[Opening Recorded information section]

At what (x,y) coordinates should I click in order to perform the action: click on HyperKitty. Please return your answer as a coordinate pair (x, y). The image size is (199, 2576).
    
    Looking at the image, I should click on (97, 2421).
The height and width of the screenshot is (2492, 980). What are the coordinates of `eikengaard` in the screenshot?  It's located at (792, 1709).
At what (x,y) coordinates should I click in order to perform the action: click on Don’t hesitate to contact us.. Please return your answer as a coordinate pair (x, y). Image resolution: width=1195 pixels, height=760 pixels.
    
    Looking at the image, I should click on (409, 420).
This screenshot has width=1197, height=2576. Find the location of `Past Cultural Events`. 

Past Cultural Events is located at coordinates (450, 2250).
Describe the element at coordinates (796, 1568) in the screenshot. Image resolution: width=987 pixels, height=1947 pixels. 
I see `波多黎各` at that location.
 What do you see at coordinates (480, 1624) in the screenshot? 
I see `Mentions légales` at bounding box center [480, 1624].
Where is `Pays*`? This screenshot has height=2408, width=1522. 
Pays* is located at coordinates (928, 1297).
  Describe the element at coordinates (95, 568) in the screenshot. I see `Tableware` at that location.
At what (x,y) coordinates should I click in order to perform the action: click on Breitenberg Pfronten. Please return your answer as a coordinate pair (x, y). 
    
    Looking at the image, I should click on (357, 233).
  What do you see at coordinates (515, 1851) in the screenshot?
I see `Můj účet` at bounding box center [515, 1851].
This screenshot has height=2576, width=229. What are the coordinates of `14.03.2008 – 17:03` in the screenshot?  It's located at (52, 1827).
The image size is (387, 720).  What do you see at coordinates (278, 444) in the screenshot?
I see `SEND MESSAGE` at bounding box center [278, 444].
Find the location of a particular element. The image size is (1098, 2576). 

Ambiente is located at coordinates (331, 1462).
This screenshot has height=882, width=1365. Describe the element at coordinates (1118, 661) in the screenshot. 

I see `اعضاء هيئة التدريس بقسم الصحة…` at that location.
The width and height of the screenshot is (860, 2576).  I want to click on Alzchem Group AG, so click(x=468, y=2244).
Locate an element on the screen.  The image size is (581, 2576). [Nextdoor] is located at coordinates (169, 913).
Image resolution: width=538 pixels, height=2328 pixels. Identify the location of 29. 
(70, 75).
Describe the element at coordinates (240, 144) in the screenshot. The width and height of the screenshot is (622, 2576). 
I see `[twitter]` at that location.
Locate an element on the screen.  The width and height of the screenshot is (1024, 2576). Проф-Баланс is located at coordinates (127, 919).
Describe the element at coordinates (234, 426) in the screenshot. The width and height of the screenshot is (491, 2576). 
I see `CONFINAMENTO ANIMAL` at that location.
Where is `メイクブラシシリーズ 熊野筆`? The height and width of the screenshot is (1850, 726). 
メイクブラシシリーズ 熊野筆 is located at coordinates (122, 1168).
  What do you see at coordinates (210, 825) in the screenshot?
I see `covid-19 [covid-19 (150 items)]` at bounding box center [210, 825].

[Closing Recorded information section]

Work to complete -> Print the material word for word, with nothing left out.

Response area ->
At what (x,y) coordinates should I click in order to perform the action: click on HyperKitty. Please return your answer as a coordinate pair (x, y). The image size is (199, 2576).
    
    Looking at the image, I should click on (97, 2421).
The height and width of the screenshot is (2492, 980). What are the coordinates of `eikengaard` in the screenshot?  It's located at (792, 1709).
At what (x,y) coordinates should I click in order to perform the action: click on Don’t hesitate to contact us.. Please return your answer as a coordinate pair (x, y). Image resolution: width=1195 pixels, height=760 pixels.
    
    Looking at the image, I should click on (409, 420).
This screenshot has width=1197, height=2576. Find the location of `Past Cultural Events`. 

Past Cultural Events is located at coordinates (450, 2250).
Describe the element at coordinates (796, 1568) in the screenshot. Image resolution: width=987 pixels, height=1947 pixels. 
I see `波多黎各` at that location.
 What do you see at coordinates (480, 1624) in the screenshot? 
I see `Mentions légales` at bounding box center [480, 1624].
Where is `Pays*`? This screenshot has height=2408, width=1522. 
Pays* is located at coordinates (928, 1297).
  Describe the element at coordinates (95, 568) in the screenshot. I see `Tableware` at that location.
At what (x,y) coordinates should I click in order to perform the action: click on Breitenberg Pfronten. Please return your answer as a coordinate pair (x, y). 
    
    Looking at the image, I should click on (357, 233).
  What do you see at coordinates (515, 1851) in the screenshot?
I see `Můj účet` at bounding box center [515, 1851].
This screenshot has height=2576, width=229. What are the coordinates of `14.03.2008 – 17:03` in the screenshot?  It's located at (52, 1827).
The image size is (387, 720).  What do you see at coordinates (278, 444) in the screenshot?
I see `SEND MESSAGE` at bounding box center [278, 444].
Find the location of a particular element. The image size is (1098, 2576). 

Ambiente is located at coordinates (331, 1462).
This screenshot has height=882, width=1365. Describe the element at coordinates (1118, 661) in the screenshot. 

I see `اعضاء هيئة التدريس بقسم الصحة…` at that location.
The width and height of the screenshot is (860, 2576).  I want to click on Alzchem Group AG, so click(x=468, y=2244).
Locate an element on the screen.  The image size is (581, 2576). [Nextdoor] is located at coordinates (169, 913).
Image resolution: width=538 pixels, height=2328 pixels. Identify the location of 29. 
(70, 75).
Describe the element at coordinates (240, 144) in the screenshot. The width and height of the screenshot is (622, 2576). 
I see `[twitter]` at that location.
Locate an element on the screen.  The width and height of the screenshot is (1024, 2576). Проф-Баланс is located at coordinates (127, 919).
Describe the element at coordinates (234, 426) in the screenshot. The width and height of the screenshot is (491, 2576). 
I see `CONFINAMENTO ANIMAL` at that location.
Where is `メイクブラシシリーズ 熊野筆`? The height and width of the screenshot is (1850, 726). 
メイクブラシシリーズ 熊野筆 is located at coordinates (122, 1168).
  What do you see at coordinates (210, 825) in the screenshot?
I see `covid-19 [covid-19 (150 items)]` at bounding box center [210, 825].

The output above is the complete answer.